THE PROBLEM: Set down the full data below exactly as given, please.

Saved entries:
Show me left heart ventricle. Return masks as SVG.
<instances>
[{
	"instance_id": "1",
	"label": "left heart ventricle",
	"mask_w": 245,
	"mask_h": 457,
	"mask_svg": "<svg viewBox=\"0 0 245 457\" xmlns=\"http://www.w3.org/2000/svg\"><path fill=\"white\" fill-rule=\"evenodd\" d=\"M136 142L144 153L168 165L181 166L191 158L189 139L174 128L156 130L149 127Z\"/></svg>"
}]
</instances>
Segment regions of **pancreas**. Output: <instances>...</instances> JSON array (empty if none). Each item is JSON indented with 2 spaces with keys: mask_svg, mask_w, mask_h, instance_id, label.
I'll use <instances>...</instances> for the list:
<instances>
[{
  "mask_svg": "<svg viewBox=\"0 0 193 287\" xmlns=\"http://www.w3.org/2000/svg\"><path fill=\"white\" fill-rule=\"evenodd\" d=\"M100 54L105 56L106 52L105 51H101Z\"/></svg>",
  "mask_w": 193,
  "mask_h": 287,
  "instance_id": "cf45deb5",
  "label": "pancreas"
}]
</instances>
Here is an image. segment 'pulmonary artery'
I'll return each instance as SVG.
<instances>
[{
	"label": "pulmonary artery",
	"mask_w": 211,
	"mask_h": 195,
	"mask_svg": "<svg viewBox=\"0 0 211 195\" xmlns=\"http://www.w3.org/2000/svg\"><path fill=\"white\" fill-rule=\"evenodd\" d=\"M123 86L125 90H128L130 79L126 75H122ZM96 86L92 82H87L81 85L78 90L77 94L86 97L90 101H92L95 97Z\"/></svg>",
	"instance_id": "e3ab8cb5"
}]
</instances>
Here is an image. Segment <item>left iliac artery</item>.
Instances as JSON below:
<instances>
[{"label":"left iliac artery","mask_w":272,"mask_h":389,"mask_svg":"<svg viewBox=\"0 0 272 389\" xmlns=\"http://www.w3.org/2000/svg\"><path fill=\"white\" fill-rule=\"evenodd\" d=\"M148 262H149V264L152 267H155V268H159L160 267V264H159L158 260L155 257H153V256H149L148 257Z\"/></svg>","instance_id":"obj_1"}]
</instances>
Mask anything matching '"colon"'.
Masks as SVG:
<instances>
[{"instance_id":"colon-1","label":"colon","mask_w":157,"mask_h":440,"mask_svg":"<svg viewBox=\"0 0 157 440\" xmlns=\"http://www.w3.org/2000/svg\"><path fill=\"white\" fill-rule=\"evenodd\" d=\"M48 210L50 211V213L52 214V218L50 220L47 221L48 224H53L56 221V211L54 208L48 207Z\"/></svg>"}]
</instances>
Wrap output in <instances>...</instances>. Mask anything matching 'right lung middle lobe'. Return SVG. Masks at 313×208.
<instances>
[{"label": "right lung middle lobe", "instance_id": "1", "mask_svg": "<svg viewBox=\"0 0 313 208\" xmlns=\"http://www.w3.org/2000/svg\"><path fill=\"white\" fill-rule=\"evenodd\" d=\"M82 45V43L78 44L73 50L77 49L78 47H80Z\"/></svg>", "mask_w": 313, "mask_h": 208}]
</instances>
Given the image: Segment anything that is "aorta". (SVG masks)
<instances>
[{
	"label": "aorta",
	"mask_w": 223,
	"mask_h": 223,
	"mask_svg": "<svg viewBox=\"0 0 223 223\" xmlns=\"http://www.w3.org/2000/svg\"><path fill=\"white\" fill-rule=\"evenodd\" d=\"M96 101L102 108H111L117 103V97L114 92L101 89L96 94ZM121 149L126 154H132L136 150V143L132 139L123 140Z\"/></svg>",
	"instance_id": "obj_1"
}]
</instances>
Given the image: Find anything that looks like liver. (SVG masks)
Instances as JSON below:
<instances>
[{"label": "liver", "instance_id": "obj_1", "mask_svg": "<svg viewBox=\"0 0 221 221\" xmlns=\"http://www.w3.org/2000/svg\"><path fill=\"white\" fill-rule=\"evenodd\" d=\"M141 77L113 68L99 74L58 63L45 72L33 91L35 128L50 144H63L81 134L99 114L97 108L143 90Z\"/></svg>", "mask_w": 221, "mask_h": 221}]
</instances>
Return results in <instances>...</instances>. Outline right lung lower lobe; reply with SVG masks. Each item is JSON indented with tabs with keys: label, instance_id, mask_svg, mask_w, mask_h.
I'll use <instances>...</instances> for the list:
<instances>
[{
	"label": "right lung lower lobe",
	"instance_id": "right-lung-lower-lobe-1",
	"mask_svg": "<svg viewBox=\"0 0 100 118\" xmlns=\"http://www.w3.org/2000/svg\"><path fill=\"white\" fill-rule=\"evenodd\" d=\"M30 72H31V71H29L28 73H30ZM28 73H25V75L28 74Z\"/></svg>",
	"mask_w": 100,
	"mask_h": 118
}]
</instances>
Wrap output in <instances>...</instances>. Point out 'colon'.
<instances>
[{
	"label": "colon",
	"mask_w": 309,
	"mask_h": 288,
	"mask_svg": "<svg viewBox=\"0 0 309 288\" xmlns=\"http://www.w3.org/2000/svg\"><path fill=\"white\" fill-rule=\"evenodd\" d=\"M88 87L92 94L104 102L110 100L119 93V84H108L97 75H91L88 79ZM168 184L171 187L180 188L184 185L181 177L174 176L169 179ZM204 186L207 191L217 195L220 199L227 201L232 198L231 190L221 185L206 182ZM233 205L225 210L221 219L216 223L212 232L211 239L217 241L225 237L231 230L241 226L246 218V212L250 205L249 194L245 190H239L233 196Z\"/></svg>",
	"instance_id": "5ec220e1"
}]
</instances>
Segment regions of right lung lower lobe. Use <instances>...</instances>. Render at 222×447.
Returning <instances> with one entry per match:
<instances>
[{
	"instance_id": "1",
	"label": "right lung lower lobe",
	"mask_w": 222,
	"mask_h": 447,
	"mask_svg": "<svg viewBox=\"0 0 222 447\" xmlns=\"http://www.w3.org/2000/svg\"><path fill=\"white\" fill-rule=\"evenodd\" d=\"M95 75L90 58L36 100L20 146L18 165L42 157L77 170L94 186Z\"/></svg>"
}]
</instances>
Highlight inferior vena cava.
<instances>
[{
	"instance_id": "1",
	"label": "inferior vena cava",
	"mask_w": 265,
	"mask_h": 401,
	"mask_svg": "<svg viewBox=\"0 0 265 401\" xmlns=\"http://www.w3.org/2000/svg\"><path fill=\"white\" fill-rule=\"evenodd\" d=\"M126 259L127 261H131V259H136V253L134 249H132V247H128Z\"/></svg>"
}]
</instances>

EXERCISE SOLUTION:
Show me left heart ventricle. Return masks as SVG.
<instances>
[{
	"instance_id": "1",
	"label": "left heart ventricle",
	"mask_w": 245,
	"mask_h": 457,
	"mask_svg": "<svg viewBox=\"0 0 245 457\" xmlns=\"http://www.w3.org/2000/svg\"><path fill=\"white\" fill-rule=\"evenodd\" d=\"M136 142L144 153L168 165L181 166L191 158L189 139L174 128L156 130L149 127Z\"/></svg>"
}]
</instances>
Segment regions of **pancreas**. Output: <instances>...</instances> JSON array (empty if none). Each item is JSON indented with 2 spaces with keys: mask_svg, mask_w, mask_h, instance_id, label.
I'll use <instances>...</instances> for the list:
<instances>
[{
  "mask_svg": "<svg viewBox=\"0 0 193 287\" xmlns=\"http://www.w3.org/2000/svg\"><path fill=\"white\" fill-rule=\"evenodd\" d=\"M100 54L105 56L106 52L105 51H101Z\"/></svg>",
  "mask_w": 193,
  "mask_h": 287,
  "instance_id": "cf45deb5",
  "label": "pancreas"
}]
</instances>
Here is an image. segment 'pulmonary artery'
I'll return each instance as SVG.
<instances>
[{
	"label": "pulmonary artery",
	"mask_w": 211,
	"mask_h": 195,
	"mask_svg": "<svg viewBox=\"0 0 211 195\" xmlns=\"http://www.w3.org/2000/svg\"><path fill=\"white\" fill-rule=\"evenodd\" d=\"M123 86L125 90H128L130 79L126 75H122ZM96 86L92 82H87L81 85L78 90L77 94L86 97L90 101H92L95 97Z\"/></svg>",
	"instance_id": "e3ab8cb5"
}]
</instances>
Here is an image. Segment <item>left iliac artery</item>.
Instances as JSON below:
<instances>
[{"label":"left iliac artery","mask_w":272,"mask_h":389,"mask_svg":"<svg viewBox=\"0 0 272 389\" xmlns=\"http://www.w3.org/2000/svg\"><path fill=\"white\" fill-rule=\"evenodd\" d=\"M148 262H149V264L152 267H155V268H159L160 267V264H159L158 260L155 257H153V256H149L148 257Z\"/></svg>","instance_id":"obj_1"}]
</instances>
Mask anything matching '"colon"'.
Masks as SVG:
<instances>
[{"instance_id":"colon-1","label":"colon","mask_w":157,"mask_h":440,"mask_svg":"<svg viewBox=\"0 0 157 440\" xmlns=\"http://www.w3.org/2000/svg\"><path fill=\"white\" fill-rule=\"evenodd\" d=\"M48 210L50 211V213L52 214V218L50 220L47 221L48 224H53L56 221V211L54 208L48 207Z\"/></svg>"}]
</instances>
Wrap output in <instances>...</instances>. Mask anything matching 'right lung middle lobe'. Return SVG. Masks at 313×208.
<instances>
[{"label": "right lung middle lobe", "instance_id": "1", "mask_svg": "<svg viewBox=\"0 0 313 208\" xmlns=\"http://www.w3.org/2000/svg\"><path fill=\"white\" fill-rule=\"evenodd\" d=\"M82 45V43L78 44L73 50L77 49L78 47H80Z\"/></svg>", "mask_w": 313, "mask_h": 208}]
</instances>
Given the image: Segment anything that is "aorta". (SVG masks)
<instances>
[{
	"label": "aorta",
	"mask_w": 223,
	"mask_h": 223,
	"mask_svg": "<svg viewBox=\"0 0 223 223\" xmlns=\"http://www.w3.org/2000/svg\"><path fill=\"white\" fill-rule=\"evenodd\" d=\"M96 101L102 108H111L117 103V97L114 92L101 89L96 94ZM121 149L126 154H132L136 150V143L132 139L123 140Z\"/></svg>",
	"instance_id": "obj_1"
}]
</instances>
Given the image: Find anything that looks like liver. (SVG masks)
Instances as JSON below:
<instances>
[{"label": "liver", "instance_id": "obj_1", "mask_svg": "<svg viewBox=\"0 0 221 221\" xmlns=\"http://www.w3.org/2000/svg\"><path fill=\"white\" fill-rule=\"evenodd\" d=\"M141 77L113 68L99 74L58 63L45 72L33 91L35 128L50 144H63L81 134L99 114L97 108L143 90Z\"/></svg>", "mask_w": 221, "mask_h": 221}]
</instances>
Return results in <instances>...</instances>. Outline right lung lower lobe; reply with SVG masks. Each item is JSON indented with tabs with keys: label, instance_id, mask_svg, mask_w, mask_h.
I'll use <instances>...</instances> for the list:
<instances>
[{
	"label": "right lung lower lobe",
	"instance_id": "right-lung-lower-lobe-1",
	"mask_svg": "<svg viewBox=\"0 0 100 118\" xmlns=\"http://www.w3.org/2000/svg\"><path fill=\"white\" fill-rule=\"evenodd\" d=\"M30 72H31V71H29L28 73H30ZM28 73H25V75L28 74Z\"/></svg>",
	"mask_w": 100,
	"mask_h": 118
}]
</instances>
Wrap output in <instances>...</instances>. Point out 'colon'.
<instances>
[{
	"label": "colon",
	"mask_w": 309,
	"mask_h": 288,
	"mask_svg": "<svg viewBox=\"0 0 309 288\" xmlns=\"http://www.w3.org/2000/svg\"><path fill=\"white\" fill-rule=\"evenodd\" d=\"M88 87L92 94L104 102L110 100L119 93V84H108L97 75H91L88 79ZM168 184L171 187L180 188L184 185L181 177L174 176L169 179ZM204 186L207 191L217 195L220 199L227 201L232 198L231 190L221 185L206 182ZM233 205L225 210L221 219L216 223L212 232L211 239L217 241L225 237L231 230L241 226L246 218V212L250 205L249 194L245 190H239L233 196Z\"/></svg>",
	"instance_id": "5ec220e1"
}]
</instances>
Segment regions of right lung lower lobe. Use <instances>...</instances>. Render at 222×447.
Returning <instances> with one entry per match:
<instances>
[{
	"instance_id": "1",
	"label": "right lung lower lobe",
	"mask_w": 222,
	"mask_h": 447,
	"mask_svg": "<svg viewBox=\"0 0 222 447\" xmlns=\"http://www.w3.org/2000/svg\"><path fill=\"white\" fill-rule=\"evenodd\" d=\"M95 75L90 58L36 100L20 146L18 165L42 157L77 170L94 186Z\"/></svg>"
}]
</instances>
Highlight inferior vena cava.
<instances>
[{
	"instance_id": "1",
	"label": "inferior vena cava",
	"mask_w": 265,
	"mask_h": 401,
	"mask_svg": "<svg viewBox=\"0 0 265 401\" xmlns=\"http://www.w3.org/2000/svg\"><path fill=\"white\" fill-rule=\"evenodd\" d=\"M126 259L127 261H131V259H136V253L134 249H132V247H128Z\"/></svg>"
}]
</instances>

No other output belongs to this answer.